- **PROVIDED DATA**
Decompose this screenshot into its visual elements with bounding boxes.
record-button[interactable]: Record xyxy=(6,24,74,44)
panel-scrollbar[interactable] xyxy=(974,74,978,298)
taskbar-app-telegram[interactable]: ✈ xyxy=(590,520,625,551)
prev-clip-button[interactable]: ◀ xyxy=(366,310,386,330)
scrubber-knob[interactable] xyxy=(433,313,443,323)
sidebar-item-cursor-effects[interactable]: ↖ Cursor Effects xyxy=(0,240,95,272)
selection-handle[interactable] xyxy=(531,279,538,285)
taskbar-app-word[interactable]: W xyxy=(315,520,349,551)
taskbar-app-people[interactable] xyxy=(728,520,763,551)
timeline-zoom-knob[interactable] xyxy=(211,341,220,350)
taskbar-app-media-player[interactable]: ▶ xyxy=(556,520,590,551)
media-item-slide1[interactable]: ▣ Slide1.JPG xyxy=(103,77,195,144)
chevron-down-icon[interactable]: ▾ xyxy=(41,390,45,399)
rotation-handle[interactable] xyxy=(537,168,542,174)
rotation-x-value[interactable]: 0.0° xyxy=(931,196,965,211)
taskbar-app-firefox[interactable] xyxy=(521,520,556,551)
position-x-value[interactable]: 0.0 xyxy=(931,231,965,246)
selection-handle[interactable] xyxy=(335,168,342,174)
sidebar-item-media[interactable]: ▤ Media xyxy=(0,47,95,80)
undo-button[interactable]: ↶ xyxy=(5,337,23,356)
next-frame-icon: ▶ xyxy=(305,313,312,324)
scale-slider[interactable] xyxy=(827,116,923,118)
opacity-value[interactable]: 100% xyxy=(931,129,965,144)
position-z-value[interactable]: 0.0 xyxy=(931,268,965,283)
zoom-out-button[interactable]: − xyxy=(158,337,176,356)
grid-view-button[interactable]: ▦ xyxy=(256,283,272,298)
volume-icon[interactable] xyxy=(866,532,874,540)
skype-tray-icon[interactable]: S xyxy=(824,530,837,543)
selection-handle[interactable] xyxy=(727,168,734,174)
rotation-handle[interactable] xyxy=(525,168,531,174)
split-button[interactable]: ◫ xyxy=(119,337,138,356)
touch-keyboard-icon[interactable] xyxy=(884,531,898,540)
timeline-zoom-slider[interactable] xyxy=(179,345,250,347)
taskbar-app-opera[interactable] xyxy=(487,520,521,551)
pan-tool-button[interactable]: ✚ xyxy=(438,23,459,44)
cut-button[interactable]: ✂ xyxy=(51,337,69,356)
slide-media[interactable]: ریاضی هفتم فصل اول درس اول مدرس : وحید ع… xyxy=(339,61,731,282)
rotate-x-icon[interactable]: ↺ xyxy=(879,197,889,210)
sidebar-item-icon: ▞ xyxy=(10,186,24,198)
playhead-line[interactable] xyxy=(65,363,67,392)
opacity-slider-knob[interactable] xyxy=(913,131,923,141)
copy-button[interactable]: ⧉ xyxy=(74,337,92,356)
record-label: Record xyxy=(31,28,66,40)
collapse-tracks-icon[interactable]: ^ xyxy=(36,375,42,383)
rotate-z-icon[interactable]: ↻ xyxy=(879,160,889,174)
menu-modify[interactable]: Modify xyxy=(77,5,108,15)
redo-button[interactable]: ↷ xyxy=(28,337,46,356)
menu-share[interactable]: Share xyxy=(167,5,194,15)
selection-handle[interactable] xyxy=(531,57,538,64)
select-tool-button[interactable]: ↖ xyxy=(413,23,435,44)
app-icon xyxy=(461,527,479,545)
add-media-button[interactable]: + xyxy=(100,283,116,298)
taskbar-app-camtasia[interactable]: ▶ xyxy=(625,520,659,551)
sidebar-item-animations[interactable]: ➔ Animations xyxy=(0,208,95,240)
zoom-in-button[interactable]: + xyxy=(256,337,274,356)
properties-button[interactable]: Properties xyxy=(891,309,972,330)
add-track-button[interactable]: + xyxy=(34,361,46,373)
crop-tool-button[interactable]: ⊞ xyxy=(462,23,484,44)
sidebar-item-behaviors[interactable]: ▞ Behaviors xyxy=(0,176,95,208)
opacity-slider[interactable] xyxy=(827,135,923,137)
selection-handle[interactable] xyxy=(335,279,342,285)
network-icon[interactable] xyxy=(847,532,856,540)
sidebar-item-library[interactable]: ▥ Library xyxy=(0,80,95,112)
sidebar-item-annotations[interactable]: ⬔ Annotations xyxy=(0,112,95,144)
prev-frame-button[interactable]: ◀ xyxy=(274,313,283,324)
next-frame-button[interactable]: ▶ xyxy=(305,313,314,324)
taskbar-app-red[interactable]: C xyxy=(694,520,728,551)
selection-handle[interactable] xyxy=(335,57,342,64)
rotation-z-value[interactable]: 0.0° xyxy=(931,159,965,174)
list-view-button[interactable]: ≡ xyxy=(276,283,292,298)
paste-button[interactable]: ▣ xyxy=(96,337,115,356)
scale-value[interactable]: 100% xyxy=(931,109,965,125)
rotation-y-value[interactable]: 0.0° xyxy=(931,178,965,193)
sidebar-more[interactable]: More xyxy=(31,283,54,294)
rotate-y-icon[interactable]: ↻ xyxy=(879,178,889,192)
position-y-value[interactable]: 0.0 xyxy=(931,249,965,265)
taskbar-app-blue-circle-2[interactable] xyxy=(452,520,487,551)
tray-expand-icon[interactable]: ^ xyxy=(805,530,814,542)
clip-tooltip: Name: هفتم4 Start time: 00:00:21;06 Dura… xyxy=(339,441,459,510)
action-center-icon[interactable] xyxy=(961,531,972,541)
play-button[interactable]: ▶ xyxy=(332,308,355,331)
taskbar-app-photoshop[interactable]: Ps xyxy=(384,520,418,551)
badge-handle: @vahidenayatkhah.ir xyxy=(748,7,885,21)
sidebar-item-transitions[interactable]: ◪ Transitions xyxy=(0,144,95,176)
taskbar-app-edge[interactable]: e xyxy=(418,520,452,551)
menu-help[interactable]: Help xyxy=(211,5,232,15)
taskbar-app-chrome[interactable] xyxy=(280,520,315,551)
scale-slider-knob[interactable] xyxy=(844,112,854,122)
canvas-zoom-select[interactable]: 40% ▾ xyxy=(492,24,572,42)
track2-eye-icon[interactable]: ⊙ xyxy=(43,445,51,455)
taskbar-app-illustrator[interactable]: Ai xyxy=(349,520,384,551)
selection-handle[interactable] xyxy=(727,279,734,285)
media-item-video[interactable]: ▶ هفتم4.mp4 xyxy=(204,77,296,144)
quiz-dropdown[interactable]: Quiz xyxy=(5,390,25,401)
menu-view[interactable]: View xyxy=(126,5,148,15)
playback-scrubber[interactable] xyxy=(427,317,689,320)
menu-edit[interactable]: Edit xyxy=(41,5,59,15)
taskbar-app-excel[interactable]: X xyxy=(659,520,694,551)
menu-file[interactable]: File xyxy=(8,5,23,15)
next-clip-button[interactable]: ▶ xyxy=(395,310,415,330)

- **WORK TASK**
Search the entries for the word "zoom". Copy every line where it occurs.

- **PROBLEM SOLUTION**
timeline-zoom-knob[interactable] xyxy=(211,341,220,350)
zoom-out-button[interactable]: − xyxy=(158,337,176,356)
timeline-zoom-slider[interactable] xyxy=(179,345,250,347)
zoom-in-button[interactable]: + xyxy=(256,337,274,356)
canvas-zoom-select[interactable]: 40% ▾ xyxy=(492,24,572,42)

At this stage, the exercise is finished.